Many other organizations are involved
Today, many other organizations are involved in risk management as part of their role in improving the quality of healthcare. For example, in government, the Agency for Health Care Policy Research (AHCPR), the Centers for Disease Control and Prevention (CDC), and the National Institutes of Health (NIH) issue practice guidelines, hold consensus conferences, and provide other communications intended to influence practice decisions. Government agencies involved in healthcare (the Health Care Financing Administration, the Veterans Administration, the Health Resources and Services Administration) also participate in risk management and the assessment of new technologies. In the private sector, many organizations, including professional societies, voluntary groups such as the American Medical Association's National Patient Safety Foundation, and consumer and patient advocacy groups, engage in a wide variety of risk management activities. A number of groups are involved in the prevention of medication errors.

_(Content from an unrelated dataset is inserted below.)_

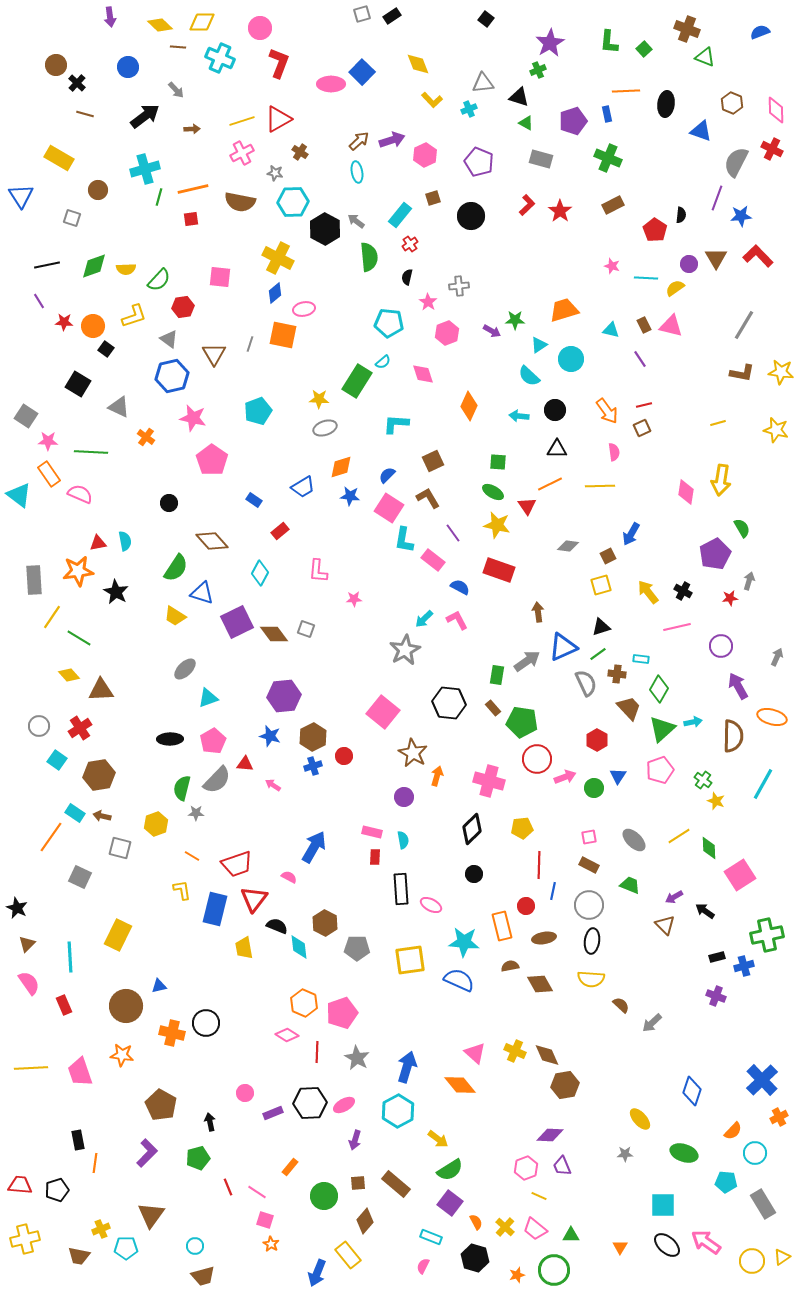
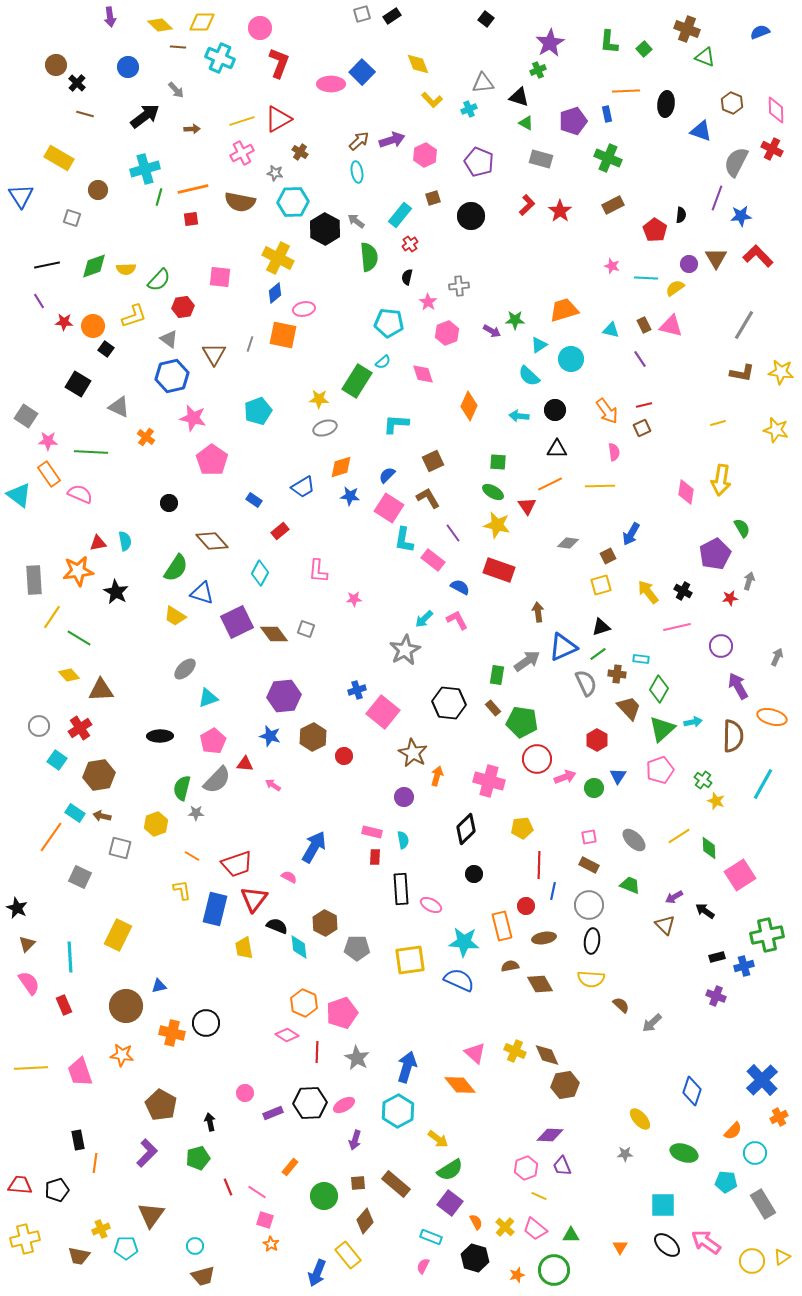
gray diamond at (568, 546): moved 3 px up
black ellipse at (170, 739): moved 10 px left, 3 px up
blue cross at (313, 766): moved 44 px right, 76 px up
black diamond at (472, 829): moved 6 px left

Effective risk management requires that all organizations act in partnership to assist healthcare providers in making appropriate practice decisions, and in ensuring that their decisions are properly carried out.
FDA has a role in postmarketing risk management
FDA's risk management role in the postmarketing period is primarily to make sure that accurate, up-to-date information is available to those managing risks and benefits. FDA does this by postmarketing risk assessment, regulation of advertising, and through its own communication efforts. However, even if the Agency carries out its role perfectly, the goal of achieving the safe use of medical products cannot be accomplished without effective partnerships with those who are actually managing the risks: healthcare practitioners, healthcare delivery organizations, and patients.